Long gone are the days when a patient with a health plan meant predictable, reasonable payments for the medical provider. Reimbursements to medical providers have steadily decreased over the last two decades. During the same time period, the cost of running a business has
increased with mandates for new technology, increased office rents and growing payroll obligations. But now, health plans are imposing a growing new roadblock for medical providers- requirements of pre-authorization of service.
Pre-authorizations are being used not only on expensive services, but even on routine medical services such as prescription medication and general diagnostic services. Failure to receive a required pre-authorization likely means a penalty in payment or full denial of payment. Even worse, as an added penalty, in-network providers might be contractually prohibited from balance billing the patient for medical care rendered.
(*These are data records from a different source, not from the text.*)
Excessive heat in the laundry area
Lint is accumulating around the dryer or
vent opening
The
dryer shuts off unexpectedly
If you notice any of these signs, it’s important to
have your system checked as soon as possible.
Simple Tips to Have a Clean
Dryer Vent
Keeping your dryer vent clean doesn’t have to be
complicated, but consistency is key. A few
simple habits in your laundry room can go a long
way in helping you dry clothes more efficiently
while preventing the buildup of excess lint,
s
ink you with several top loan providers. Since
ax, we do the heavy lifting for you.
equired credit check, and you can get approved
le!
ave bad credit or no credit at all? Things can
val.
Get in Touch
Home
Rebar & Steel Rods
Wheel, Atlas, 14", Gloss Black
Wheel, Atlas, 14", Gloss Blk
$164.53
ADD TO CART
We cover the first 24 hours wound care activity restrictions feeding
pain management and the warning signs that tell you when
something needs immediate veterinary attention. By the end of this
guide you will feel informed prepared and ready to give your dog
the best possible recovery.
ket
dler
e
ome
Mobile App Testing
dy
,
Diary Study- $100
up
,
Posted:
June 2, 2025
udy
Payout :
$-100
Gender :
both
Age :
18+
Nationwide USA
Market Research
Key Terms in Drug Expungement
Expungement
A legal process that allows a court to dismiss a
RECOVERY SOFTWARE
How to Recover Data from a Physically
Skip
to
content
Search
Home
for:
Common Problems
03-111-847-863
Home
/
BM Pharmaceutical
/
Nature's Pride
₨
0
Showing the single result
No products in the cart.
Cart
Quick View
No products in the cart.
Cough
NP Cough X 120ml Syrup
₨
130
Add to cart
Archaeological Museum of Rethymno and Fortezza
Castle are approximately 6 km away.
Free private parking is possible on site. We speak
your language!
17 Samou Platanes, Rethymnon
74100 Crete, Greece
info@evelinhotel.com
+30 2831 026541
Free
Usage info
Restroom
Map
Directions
With the potential of cutting off needed care for patients, providers should undertake the pre-authorization process with a formal procedure. This procedure starts with your verification of benefits process. It is important to ask the health plan whether there are pre-authorization requirements for diagnostic tests ordered or common procedures conducted by you. When pre-authorization is required, it is important to have template letters created to ensure the right information is provided to the health plan. If the plan denies authorization, an appeal should be filed immediately. A formal, detailed procedure for getting pre-authorization will allow you to efficiently and effectively get approvals.
It is important that medical providers recognize the growing use and requirements of pre-authorizations and incorporate new procedures sooner rather than later. With patient care and the provider’s own financial well-being at stake, it would be costly mistake for denials of pre-authorization to stop the flow of needed care.